The Prisoner's Plea


Sergt.T. J. HYATT, Co K , 118th Penn. Vols. October 25th, 1864.Written while a prisoner at Audersonville, Ga.

The Prisoner’s Plea.

When our country called for men, we came from forge and store and mill,
From workshop, farm and factory, the broken ranks to fill;
We left our quiet happy homes and ones we loved so well,
To vanquish all our Union’s foes, or fall where others fell.
Now in prison drear we languish, and it is our constant cry,
Oh! ye who yet can save us, will ye leave us here to die?

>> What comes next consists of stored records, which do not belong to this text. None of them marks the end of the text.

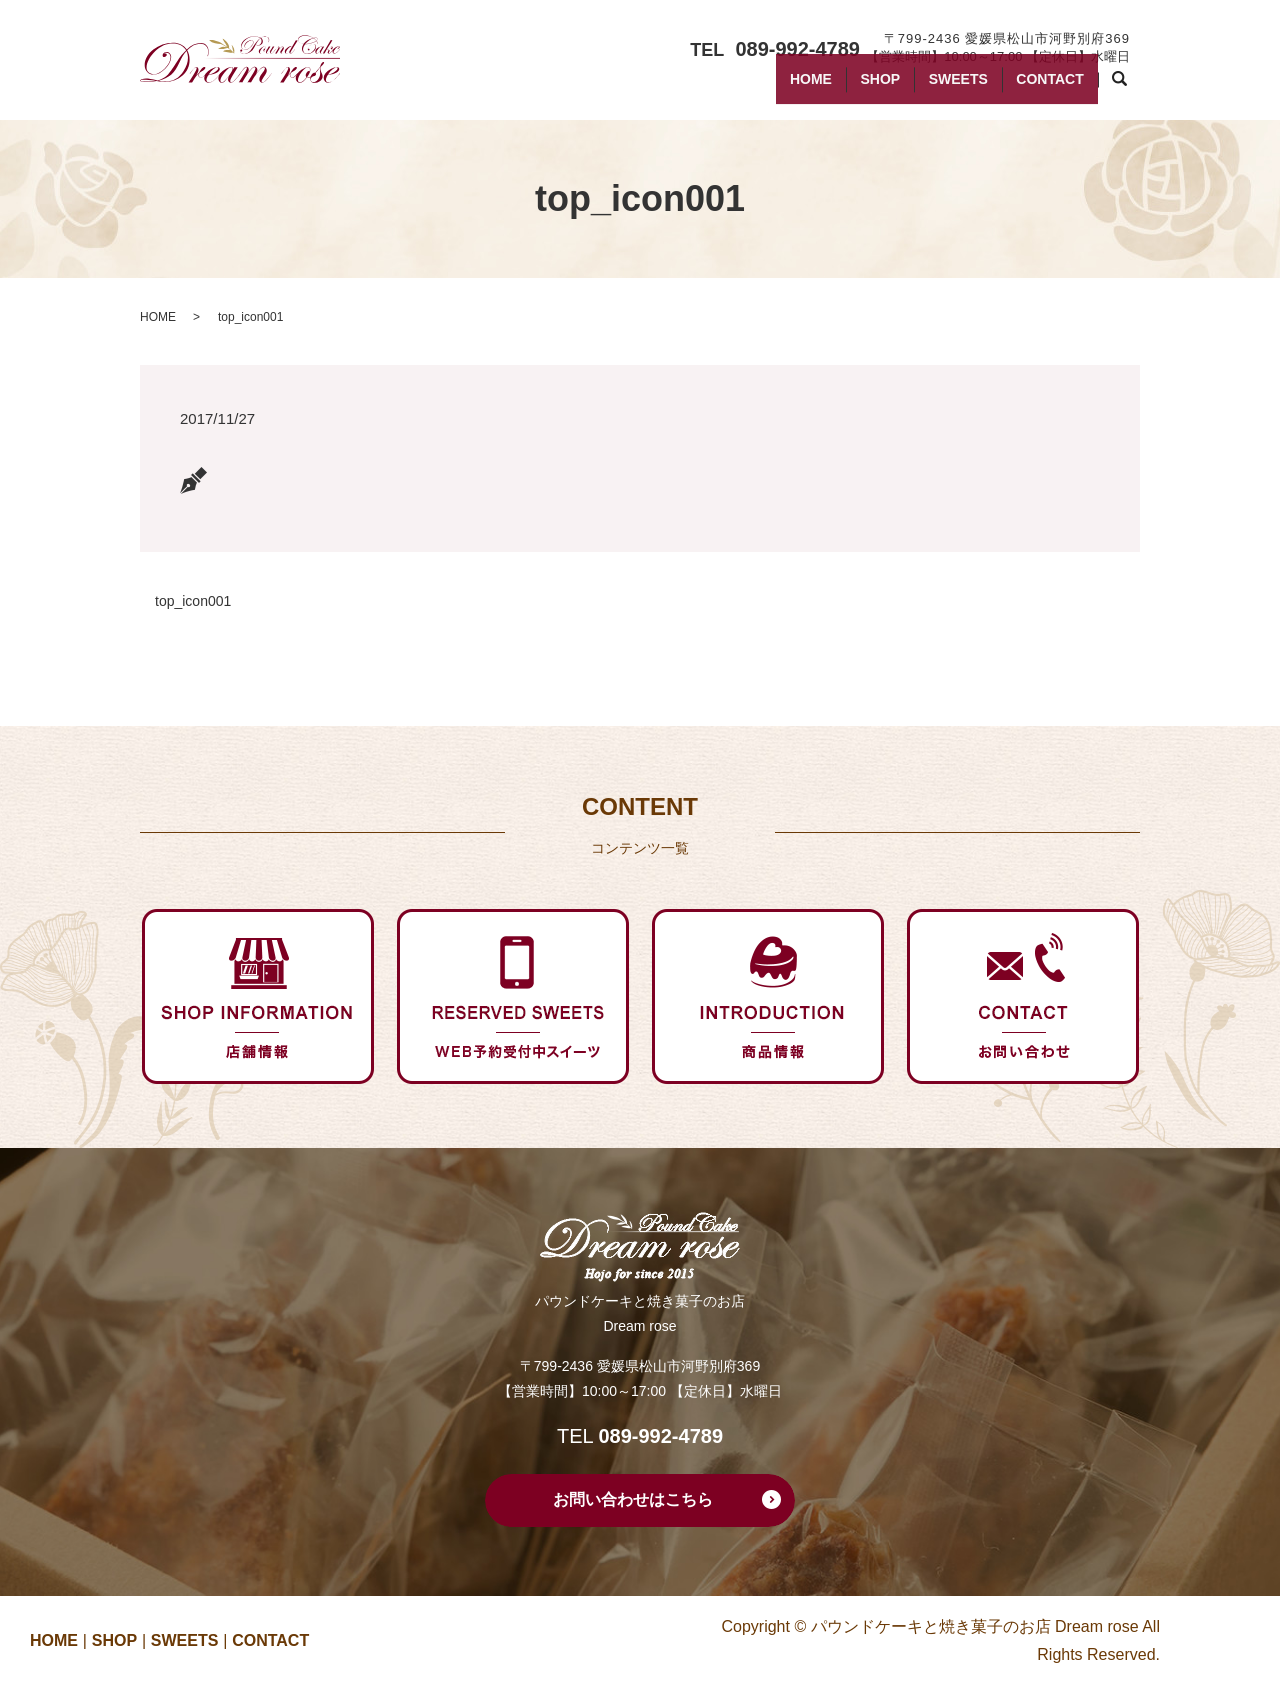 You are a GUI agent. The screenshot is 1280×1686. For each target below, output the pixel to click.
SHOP (847, 88)
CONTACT (1043, 88)
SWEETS (937, 88)
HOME (764, 88)
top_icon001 (193, 601)
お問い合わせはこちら (633, 1499)
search (1129, 89)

The voice of slander tells you that our hearts weak with fear,
That all, or nearly all of us were captured to the rear,
The scars upon our bodies from musket balls and shell,
The missing legs and shattered arms a truer tale can tell.
We have tried to do our duty in sight of God on high;
Oh! ye who yet can save us, will ye leave us here to die?

There are hearts with hope still beating in our pleasant Northern homes;
Waiting, watching for the footsteps that may never, never come—
In Southern prisons pining, meagre, tattered, pale and gaunt,
Growing weaker, weaker daily, from pinching cold and want.
Their Brothers, Sons and Husbands, poor and hopeless captives lie;
Oh! ye who yet can save them, will ye leave them here to die?

From out our prison gate there’s a grave yard near at hand,
Where lie twelve thousand Union men beneath the Georgia sand.
Scores on scores are laid beside them, as day succeeds to day;
And thus it will be ever, till they all shall pass away.
And the last can say while dying, with upturned and glazing eye,
Both Faith and Love are dead at home, they have left us here to die.

Original in possession of J. L. Smith.